The ITF has been working closely with the International Maritime Organization (IMO), the International Labour Organization and the United Nations (UN) to get its message across governments with some belated success in recent days, especially in Europe, Cotton said.

“We now need to get enough planes in the air. Chartering planes is not a solution in itself,” Cotton warned.

With shipping facing up to the prospect of militant union action at sea on a scale not seen before, Kitack Lim, the secretary-general of the International Maritime Organization, discussed the “humanitarian crisis” during an opening address at yesterday’s Capital Link digital forum.

“This is now a real safety issue, endangering the safe operation of ships. We cannot expect seafarers to stay at sea forever,” Lim said, adding: “Governments must allow shipping to continue moving by getting seafarers to their homes, and to their ships to work.”

Speaking with Splash today, Palle Laursen, chief technical officer of fleet management and technology at Europe’s largest shipping firm, A.P. Moller – Maersk, said: “For both safety, regulatory and humanitarian reasons, crew changes cannot be postponed indefinitely.”

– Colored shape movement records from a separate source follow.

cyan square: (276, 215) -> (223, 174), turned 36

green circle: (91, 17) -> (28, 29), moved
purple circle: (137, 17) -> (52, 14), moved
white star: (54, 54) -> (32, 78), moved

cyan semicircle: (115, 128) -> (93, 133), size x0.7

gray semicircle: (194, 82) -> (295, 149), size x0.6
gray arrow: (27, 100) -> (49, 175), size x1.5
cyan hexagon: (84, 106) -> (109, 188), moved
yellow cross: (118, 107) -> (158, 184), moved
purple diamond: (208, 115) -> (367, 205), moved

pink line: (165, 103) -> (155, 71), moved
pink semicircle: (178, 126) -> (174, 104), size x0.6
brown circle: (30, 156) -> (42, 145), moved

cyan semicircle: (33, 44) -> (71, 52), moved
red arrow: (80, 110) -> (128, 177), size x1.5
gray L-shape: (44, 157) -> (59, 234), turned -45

Laursen said: “We need authorities to engage with us in a constructive dialogue to facilitate crew changes under the current critical circumstances, ensuring minimal risk to crews and their families as well as the continued flow of supplies around the world.”

Sam Chambers

Starting out with the Informa Group in 2000 in Hong Kong, Sam Chambers became editor of Maritime Asia magazine as well as East Asia Editor for the world’s oldest newspaper, Lloyd’s List. In 2005 he pursued a freelance career and wrote for a variety of titles including taking on the role of Asia Editor at Seatrade magazine and China correspondent for Supply Chain Asia. His work has also appeared in The Economist, The New York Times, The Sunday Times and The International Herald Tribune.

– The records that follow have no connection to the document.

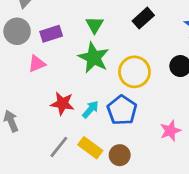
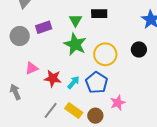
black rectangle: (143, 18) -> (99, 14), moved, turned 42
gray circle: (17, 31) -> (20, 36), moved
pink triangle: (37, 64) -> (32, 68), moved
pink star: (170, 131) -> (118, 103), moved

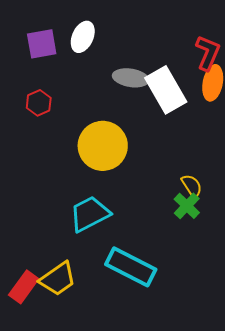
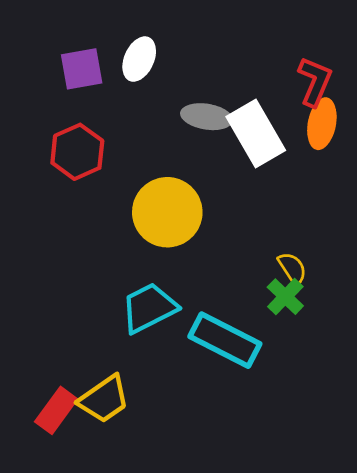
red hexagon: (39, 103) -> (77, 152), size x1.5
cyan rectangle: (131, 267) -> (225, 340), moved

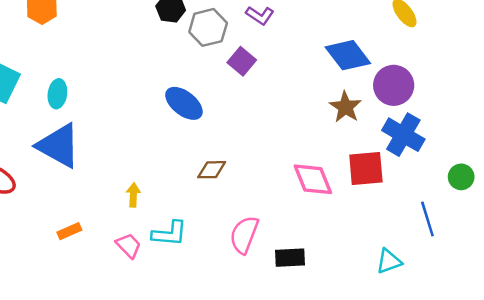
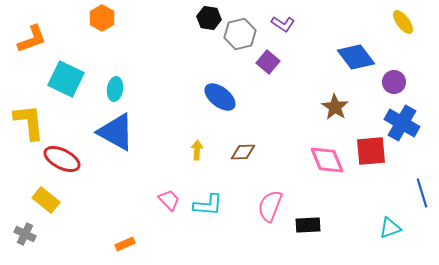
purple circle: (394, 85) -> (394, 82), size x0.7
brown star: (345, 107) -> (335, 107), moved
yellow arrow: (133, 195) -> (197, 150), moved
orange rectangle: (69, 231) -> (125, 244), moved
pink trapezoid: (129, 246) -> (169, 200), moved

  1. It is too bad we had to be here.But on the other hand not ALL Owners and Managers were really doing something to conduct crew changes.On the contrary,many took advantage of COVID restrictions to prelong indefinetely the crew changes.
    What i will suggest is to offer support to Seafarers arrived with the vessel where Port Authorities do not allow crew changes.See PG countries or US or even Australia.Then down tools till crew changes are allowed.Where crew changes are posible many Shipowners are already conducting crew changes even if service providers are to blame here as ALL,no difference from UK to Nigeria or Singapore,have trippled at least the cost for a crew changes.Shame on them !this is yet another reason that crew changes are difficult .

  2. Intentionally, ITF has guided workers into a dead end tunnel to block them, saving the regulatory framework that outrageously favors unions and employers.

  3. Now that we have seen governments do not listen to ITF or IMO, so this has to be fought in a different way.My suggestion is to involve all the port state control bodies under various MOUs to board vessels and check crew contracts inorder to assess if ship is safe with crew who are mentally tired & not prepared to continue sailing but can not raise their voice for the fear of losing jobs or being targeted at a later stage.
    As PSC inspection is mainly to assess safety of the ship, what can be more unsafe on a ship than having mentally tired crew being forced to sail.
    If PSC inspector finds that crew are really tired and it is unsafe ,then ship must be detained .There after ITF must step in and ensure ship do not sail out till crew is paid & relieved. When trade slows down due arrest of various ships for want of crew change due insufficient flights then I think those blind governments will surely take note & do something.